Hindus in Erie were celebrating their high holidays variously called Dashain, Dussehra, Vijaya Dashami or Durga Pooja in different parts of the Hindu world.

There are a few different stories about how it began. One of the most important ones being that the Lord Rama offered prayers to Goddess Durga for nine days (called Navaratri) and was able to achieve victory over the demon king Ravana. As such, this holiday commemorates the victory of the good over evil.

This festival means a lot to me, and the followers of the Hindu tradition. Upon completion of devotion to goddesses for the Navaratri, which culminates on the Vijaya Dashami (the 10th day, of victory), we travel to our family elders and seek blessings from them. We exchange warm regards for health, prosperity and well-being. Younger ones who seek the blessings may present gifts or cash to the elders. It is a time of celebration. This festival brings together children and their parents. The sisters and brothers may conglomerate at their parents’, where the new generations get to learn from each other.

The daughters and the daughter’s side of the family is presented cash along with the blessings. This festival is one where we offer prayers to a feminine divinity and value the children from female branches of a family more often than not. This helps build strong relationships.

If a family does not have relatives who live nearby and cannot travel far away, they visit local temples and receive teeka and blessings from the priests. Erie is home to approximately 5,000 Hindus. A need for a temple has been felt.

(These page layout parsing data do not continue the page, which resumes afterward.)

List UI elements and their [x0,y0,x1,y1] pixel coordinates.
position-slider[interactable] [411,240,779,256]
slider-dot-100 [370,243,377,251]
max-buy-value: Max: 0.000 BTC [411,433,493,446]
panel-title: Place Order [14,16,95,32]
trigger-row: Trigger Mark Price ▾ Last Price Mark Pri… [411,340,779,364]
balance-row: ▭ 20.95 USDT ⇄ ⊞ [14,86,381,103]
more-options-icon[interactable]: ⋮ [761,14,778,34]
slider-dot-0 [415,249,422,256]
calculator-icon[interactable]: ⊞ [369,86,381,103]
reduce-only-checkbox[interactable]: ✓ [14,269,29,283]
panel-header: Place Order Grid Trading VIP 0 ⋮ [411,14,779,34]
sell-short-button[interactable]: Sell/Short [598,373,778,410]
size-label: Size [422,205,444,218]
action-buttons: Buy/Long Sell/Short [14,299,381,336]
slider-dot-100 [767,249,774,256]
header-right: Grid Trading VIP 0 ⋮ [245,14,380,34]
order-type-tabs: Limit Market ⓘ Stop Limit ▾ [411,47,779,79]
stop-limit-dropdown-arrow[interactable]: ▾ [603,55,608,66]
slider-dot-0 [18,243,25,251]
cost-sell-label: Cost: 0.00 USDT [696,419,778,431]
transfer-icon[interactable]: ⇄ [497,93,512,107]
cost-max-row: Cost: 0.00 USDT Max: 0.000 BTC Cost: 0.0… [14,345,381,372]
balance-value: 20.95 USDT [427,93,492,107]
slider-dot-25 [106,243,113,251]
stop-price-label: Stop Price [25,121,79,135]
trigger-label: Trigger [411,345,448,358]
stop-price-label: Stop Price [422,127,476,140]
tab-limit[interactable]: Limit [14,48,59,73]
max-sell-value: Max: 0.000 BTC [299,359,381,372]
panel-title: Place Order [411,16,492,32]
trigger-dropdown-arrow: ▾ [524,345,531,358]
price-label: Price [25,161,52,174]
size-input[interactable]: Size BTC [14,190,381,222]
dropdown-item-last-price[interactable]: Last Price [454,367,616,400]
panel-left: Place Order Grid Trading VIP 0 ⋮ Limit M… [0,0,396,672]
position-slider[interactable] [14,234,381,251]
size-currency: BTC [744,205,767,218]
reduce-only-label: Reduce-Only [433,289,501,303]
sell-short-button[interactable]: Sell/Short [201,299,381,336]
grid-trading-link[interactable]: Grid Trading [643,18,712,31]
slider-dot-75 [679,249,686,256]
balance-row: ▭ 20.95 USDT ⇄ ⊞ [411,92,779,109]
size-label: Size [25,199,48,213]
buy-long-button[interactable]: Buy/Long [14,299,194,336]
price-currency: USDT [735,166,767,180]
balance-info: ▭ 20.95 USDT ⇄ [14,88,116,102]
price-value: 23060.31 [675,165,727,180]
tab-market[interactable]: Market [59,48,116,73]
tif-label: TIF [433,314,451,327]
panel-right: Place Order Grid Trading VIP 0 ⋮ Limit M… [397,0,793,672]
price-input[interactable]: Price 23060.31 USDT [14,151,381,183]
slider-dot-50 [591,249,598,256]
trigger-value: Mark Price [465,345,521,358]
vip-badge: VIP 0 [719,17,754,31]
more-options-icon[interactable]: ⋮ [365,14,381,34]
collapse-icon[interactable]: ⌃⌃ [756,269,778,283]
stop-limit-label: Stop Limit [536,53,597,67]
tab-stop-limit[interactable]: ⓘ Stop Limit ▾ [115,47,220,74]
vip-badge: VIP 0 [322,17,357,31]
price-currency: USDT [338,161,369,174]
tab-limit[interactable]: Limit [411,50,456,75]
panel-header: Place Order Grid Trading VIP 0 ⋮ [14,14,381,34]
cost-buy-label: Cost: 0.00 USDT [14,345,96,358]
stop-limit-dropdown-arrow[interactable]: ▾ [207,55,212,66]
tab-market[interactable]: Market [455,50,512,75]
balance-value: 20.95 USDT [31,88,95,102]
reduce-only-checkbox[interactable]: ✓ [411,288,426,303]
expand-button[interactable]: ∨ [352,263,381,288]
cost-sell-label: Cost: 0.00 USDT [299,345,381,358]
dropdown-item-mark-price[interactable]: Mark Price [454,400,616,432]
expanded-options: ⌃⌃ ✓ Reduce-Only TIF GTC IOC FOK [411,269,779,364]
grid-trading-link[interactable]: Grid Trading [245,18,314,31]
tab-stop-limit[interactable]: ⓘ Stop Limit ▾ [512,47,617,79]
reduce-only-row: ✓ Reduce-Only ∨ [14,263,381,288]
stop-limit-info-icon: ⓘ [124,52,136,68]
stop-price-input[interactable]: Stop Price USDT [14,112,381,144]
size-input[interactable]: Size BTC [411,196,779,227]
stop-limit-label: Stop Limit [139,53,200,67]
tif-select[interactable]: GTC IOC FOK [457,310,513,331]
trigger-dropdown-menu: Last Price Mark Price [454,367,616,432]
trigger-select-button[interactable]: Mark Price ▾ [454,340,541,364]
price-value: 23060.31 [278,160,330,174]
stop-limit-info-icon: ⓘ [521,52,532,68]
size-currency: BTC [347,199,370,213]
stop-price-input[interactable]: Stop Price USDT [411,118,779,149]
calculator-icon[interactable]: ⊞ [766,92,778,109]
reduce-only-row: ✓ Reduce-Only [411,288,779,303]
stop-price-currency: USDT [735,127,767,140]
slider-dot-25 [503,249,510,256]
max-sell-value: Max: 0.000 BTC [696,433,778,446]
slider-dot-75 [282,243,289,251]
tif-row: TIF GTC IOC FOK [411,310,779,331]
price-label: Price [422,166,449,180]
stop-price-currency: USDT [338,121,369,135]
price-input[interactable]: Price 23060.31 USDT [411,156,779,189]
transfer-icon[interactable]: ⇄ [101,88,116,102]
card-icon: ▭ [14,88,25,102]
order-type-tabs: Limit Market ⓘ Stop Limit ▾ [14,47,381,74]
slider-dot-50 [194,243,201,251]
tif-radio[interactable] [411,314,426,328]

Having been separated from my grandparents, who now live in Sydney, Australia, due to our immigration to the United States, I miss my grandparents a lot during the holidays. This holiday reminds me to be humble and respectful to elders. As a new dad of a son born Oct. 15, I feel very proud of a faith tradition that respects elders as a source of blessings and spirituality.

Reflections is a column by religious leaders in the region. Dom Acharya is a practicing Hindu with the Erie Hindu Society.